GKE, Airflow, Cloud Composer, and Persistent Volumes
Table of Contents
Google Cloud Composer is a managed1 version of Airflow that allows you to schedule Docker images using KubernetesPodOperators. This is nice, except that there's curiously clear documentation or Stackoverflow posts on how to schedule a pod, mount a volume, and use the volume, making it annoying if you want to share information across pods (i.e. pod A does some stuff, writes to a volume, pod B gets scheduled and mounts the same volume used by pod A). I'll go through that process here.
1. Compute Engine
Create a disk in Google Compute Engine with the desired size.Note that you should not used a shared disk, as Kubernetes won't let you mount a volume in use. You also cannot use the boot disk of a node pool.
2. Persistent Volume Claim
Create a persistent volume claim from the volume (https://cloud.google.com/kubernetes-engine/docs/how-to/persistent-volumes/preexisting-pd), and run kubectl apply -f existing-pd.yaml. Note that you will need both the volume (to have a fixed volume in Kube) and the volume claim (to allow the pods to use the volume).
You'll see the disk in the cloud console (Kubernetes Engine->Storage).

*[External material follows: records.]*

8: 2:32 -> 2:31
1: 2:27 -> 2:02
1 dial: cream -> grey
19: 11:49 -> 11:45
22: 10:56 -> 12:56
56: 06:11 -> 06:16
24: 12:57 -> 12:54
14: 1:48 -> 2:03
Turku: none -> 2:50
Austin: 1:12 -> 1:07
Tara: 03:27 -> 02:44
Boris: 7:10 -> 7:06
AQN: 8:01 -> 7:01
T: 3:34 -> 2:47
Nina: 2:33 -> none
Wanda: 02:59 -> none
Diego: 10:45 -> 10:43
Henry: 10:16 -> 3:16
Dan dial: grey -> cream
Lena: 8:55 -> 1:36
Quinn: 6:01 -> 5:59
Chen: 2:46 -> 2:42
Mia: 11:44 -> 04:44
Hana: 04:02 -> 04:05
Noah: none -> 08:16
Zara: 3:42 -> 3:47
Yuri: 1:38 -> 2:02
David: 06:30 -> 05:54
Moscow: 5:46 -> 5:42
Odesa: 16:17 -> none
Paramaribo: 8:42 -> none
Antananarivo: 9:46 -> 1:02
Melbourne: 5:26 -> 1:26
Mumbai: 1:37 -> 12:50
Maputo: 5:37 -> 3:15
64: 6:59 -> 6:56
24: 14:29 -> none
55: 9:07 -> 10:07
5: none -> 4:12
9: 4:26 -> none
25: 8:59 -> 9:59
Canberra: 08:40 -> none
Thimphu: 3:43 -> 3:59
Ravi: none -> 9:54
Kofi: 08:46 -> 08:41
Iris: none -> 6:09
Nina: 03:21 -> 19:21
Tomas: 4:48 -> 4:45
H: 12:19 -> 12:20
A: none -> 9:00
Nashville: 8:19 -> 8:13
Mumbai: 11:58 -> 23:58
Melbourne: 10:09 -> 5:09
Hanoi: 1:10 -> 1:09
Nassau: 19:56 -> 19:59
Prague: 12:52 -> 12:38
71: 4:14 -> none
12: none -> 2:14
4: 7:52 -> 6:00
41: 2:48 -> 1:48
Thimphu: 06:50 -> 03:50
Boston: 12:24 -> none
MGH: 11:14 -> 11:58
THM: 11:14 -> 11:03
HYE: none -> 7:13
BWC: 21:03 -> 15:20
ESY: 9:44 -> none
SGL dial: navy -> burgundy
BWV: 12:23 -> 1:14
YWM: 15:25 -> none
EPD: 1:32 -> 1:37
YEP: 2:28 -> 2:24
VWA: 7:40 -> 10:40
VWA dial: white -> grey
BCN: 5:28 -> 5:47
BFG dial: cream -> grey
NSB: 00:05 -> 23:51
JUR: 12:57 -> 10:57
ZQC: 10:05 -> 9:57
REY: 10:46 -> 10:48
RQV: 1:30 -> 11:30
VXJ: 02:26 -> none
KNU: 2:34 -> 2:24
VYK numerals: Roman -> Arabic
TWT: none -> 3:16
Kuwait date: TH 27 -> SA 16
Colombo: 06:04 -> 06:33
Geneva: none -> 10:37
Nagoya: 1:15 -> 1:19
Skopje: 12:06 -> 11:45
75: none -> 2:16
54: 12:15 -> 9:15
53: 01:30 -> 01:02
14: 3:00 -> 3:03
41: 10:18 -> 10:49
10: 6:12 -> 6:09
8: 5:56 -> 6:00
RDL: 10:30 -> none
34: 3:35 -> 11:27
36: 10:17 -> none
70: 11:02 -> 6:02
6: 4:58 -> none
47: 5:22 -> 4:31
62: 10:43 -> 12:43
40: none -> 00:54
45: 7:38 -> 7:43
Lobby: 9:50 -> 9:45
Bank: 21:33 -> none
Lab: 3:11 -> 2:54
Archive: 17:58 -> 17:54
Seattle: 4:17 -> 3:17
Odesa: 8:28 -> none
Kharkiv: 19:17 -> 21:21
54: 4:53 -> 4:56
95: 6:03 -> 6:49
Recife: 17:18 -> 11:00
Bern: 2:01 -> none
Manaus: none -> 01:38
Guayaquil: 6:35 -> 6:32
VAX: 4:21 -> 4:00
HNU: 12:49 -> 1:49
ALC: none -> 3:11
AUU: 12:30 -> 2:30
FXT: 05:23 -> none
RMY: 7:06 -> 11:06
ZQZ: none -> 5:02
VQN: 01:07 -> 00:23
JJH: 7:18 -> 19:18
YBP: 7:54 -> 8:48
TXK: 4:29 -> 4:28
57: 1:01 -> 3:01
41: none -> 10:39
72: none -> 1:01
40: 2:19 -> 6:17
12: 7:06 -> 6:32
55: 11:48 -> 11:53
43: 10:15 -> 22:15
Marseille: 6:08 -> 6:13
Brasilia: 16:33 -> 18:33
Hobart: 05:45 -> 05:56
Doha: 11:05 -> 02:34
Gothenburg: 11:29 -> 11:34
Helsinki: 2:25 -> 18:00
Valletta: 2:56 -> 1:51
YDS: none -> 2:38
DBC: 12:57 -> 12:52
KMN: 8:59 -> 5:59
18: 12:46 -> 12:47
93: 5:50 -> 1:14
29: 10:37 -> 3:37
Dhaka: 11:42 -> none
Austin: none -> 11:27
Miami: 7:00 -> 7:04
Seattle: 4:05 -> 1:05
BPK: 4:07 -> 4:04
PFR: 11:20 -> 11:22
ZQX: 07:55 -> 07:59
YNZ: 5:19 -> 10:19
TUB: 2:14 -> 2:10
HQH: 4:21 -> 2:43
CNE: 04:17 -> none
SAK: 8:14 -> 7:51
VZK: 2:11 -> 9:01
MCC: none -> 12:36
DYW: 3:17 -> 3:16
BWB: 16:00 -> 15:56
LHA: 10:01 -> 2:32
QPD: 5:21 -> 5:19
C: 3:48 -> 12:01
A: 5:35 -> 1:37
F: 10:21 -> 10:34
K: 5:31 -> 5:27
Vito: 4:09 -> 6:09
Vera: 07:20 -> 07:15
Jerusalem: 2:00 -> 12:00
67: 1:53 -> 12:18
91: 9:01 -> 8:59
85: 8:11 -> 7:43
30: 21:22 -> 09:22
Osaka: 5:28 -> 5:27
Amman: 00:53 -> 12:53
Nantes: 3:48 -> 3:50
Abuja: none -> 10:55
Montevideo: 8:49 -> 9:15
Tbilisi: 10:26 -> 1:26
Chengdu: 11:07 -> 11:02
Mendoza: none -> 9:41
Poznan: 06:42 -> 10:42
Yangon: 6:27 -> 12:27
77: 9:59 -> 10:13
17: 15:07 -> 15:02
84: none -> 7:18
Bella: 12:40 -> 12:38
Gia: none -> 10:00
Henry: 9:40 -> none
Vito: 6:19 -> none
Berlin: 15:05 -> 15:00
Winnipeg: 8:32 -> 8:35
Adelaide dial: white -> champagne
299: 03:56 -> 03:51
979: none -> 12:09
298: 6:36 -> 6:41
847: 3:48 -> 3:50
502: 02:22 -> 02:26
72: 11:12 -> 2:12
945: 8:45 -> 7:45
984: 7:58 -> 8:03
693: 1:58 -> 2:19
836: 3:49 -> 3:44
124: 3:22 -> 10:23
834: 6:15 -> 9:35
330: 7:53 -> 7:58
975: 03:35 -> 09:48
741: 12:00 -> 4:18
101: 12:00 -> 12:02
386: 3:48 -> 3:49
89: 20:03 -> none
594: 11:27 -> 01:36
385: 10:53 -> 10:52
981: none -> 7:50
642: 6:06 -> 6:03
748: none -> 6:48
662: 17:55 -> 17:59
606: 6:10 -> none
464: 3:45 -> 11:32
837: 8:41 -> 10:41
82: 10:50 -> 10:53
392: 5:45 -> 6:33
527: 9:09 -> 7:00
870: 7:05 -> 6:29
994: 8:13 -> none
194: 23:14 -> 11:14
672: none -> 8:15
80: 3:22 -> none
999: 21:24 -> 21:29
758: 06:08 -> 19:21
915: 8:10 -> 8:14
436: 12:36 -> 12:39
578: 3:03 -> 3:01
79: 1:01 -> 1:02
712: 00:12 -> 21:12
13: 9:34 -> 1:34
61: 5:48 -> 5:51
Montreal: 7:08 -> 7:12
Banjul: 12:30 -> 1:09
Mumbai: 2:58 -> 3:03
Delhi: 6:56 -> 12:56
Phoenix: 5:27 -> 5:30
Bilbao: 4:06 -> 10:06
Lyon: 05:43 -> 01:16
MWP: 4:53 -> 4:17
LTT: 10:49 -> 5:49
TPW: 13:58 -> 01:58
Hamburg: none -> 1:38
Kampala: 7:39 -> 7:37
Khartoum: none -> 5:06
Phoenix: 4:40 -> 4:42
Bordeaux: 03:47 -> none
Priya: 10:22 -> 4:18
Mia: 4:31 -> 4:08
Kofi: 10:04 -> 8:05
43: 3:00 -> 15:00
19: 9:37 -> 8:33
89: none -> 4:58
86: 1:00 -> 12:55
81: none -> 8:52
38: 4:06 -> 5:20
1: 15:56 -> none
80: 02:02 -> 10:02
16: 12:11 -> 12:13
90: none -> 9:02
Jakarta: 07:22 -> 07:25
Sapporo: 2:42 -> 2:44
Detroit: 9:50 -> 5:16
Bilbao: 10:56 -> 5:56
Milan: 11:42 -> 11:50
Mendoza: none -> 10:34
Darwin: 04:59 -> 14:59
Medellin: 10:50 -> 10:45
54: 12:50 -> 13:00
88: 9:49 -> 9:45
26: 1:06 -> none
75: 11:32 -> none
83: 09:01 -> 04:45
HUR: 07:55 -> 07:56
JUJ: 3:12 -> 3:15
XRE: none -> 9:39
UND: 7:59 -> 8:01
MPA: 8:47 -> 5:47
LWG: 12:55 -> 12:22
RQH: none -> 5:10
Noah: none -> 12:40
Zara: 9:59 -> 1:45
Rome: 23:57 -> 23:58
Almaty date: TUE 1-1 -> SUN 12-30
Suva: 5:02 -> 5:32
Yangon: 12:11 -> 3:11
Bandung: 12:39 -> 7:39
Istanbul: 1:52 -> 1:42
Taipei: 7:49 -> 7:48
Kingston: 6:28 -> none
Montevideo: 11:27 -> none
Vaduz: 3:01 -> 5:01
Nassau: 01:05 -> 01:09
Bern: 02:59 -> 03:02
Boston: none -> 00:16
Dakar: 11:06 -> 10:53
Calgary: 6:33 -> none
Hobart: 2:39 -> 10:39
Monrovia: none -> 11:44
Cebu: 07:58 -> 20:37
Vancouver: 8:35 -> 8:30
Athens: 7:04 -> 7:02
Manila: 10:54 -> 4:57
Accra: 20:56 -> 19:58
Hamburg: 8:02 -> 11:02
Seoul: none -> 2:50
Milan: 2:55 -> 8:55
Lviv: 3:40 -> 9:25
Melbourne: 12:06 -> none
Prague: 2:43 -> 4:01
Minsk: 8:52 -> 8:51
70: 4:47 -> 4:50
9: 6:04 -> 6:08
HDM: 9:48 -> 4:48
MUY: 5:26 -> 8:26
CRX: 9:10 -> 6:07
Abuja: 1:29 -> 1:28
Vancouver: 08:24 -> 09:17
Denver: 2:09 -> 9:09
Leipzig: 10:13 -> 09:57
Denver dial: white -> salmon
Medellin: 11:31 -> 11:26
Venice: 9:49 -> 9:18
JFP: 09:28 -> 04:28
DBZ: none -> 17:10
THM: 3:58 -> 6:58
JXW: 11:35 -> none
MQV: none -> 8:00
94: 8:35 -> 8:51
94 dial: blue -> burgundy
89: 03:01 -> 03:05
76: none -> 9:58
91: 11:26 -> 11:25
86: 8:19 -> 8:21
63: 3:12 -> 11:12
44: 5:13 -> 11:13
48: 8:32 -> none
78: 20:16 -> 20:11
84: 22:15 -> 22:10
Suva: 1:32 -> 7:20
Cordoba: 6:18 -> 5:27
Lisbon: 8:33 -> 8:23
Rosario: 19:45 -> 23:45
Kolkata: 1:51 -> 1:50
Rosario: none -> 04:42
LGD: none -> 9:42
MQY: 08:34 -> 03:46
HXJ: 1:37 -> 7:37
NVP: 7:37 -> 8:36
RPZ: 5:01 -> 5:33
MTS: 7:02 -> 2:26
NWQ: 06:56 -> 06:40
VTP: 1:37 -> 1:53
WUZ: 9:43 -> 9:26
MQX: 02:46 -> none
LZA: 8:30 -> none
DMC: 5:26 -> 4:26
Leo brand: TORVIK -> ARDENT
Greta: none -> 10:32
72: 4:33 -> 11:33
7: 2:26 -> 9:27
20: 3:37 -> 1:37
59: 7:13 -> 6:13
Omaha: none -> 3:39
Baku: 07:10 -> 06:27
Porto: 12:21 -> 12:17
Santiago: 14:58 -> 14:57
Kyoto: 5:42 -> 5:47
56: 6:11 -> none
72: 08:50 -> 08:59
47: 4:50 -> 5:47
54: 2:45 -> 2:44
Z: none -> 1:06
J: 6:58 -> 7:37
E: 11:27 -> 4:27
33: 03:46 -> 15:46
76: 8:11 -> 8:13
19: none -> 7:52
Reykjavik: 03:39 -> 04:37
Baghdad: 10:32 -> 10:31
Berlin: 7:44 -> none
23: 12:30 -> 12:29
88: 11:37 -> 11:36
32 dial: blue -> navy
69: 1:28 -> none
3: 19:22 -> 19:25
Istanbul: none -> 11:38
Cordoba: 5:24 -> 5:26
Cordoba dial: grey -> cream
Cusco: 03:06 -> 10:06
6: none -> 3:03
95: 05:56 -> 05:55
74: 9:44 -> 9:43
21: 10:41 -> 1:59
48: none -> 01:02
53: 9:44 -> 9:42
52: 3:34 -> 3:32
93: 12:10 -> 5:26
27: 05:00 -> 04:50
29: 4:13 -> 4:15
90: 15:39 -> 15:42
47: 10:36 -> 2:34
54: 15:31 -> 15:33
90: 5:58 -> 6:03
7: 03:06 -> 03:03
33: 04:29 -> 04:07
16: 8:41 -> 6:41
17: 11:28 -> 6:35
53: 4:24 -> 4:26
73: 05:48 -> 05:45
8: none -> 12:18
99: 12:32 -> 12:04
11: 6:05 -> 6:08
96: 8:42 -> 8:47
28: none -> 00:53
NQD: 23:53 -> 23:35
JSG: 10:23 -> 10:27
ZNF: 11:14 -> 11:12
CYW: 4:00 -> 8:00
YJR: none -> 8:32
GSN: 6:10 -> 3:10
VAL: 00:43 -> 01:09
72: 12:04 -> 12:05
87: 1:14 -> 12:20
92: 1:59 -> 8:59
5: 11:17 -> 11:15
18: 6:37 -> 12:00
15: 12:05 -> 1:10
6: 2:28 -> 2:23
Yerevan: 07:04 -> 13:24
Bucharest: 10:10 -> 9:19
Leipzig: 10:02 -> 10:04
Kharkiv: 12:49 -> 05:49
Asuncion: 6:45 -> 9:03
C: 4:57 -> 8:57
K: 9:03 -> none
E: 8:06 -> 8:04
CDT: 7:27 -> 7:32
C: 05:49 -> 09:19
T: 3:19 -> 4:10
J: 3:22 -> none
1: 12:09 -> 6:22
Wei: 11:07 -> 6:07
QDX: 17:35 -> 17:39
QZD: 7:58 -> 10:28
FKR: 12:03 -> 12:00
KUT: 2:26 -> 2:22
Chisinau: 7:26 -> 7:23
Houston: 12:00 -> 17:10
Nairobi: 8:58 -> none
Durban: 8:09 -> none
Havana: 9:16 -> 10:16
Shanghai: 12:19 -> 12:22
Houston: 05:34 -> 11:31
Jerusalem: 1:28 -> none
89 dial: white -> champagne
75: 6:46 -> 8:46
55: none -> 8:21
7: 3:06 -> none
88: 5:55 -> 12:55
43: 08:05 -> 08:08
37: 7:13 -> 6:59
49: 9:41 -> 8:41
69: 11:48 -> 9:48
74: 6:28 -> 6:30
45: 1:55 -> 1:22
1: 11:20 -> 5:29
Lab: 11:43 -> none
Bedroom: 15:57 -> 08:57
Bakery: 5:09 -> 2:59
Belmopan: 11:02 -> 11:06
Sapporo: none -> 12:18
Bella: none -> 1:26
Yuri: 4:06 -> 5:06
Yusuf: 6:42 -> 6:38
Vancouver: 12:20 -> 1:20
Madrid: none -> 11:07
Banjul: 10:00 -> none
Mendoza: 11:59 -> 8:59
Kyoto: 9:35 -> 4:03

For example, if I had a GCE disk with the name persist-pods-disk, the config would look like:
apiVersion: v1
kind: PersistentVolume
metadata:
name: persist-pods-disk-volume
spec:
storageClassName: ""
capacity:
storage: 500G
accessModes:
- ReadWriteMany
gcePersistentDisk:
pdName: persist-pods-disk
fsType: ext4
---
apiVersion: v1
kind: PersistentVolumeClaim
metadata:
name: persist-pods-disk-claim
spec:
# It's necessary to specify "" as the storageClassName
# so that the default storage class won't be used, see
# https://kubernetes.io/docs/concepts/storage/persistent-volumes/#class-1
storageClassName: ""
volumeName: persist-pods-disk-volume
accessModes:
- ReadWriteMany
resources:
requests:
storage: 500G
3. The DAG
Update your dag with a volume and a volume mount (https://airflow.apache.org/kubernetes.html).
For example, if I wanted to mount the disk into the pods at location /files, using the configuration give above:
volume_mount = VolumeMount('persist-disk',
mount_path='/files',
sub_path=None,
read_only=False)
volume_config= {
'persistentVolumeClaim':
{
'claimName': 'persist-pods-disk-claim' # uses the persistentVolumeClaim given in the Kube yaml
}
}
volume = Volume(name='persist-disk', configs=volume_config) # the name here is the literal name given to volume for the pods yaml.
# ... other stuff
operator = kubernetes_pod_operator.KubernetesPodOperator(
task_id=name + "_task",
name=name,
namespace='default',
image=image,
image_pull_policy='Always',
retries = retries,
arguments=arguments,
affinity={
'nodeAffinity': {
'requiredDuringSchedulingIgnoredDuringExecution': {
'nodeSelectorTerms': [{
'matchExpressions': [{
'key': 'cloud.google.com/gke-nodepool',
'operator': 'In',
'values': [
affinity,
]
}]
}]
}
}
},
volumes = [volume],
volume_mounts = [volume_mount],
)
Footnotes:
I say it's managed, but it actually just deploys a Kube cluster and expects you to still work around with Airflow stuff.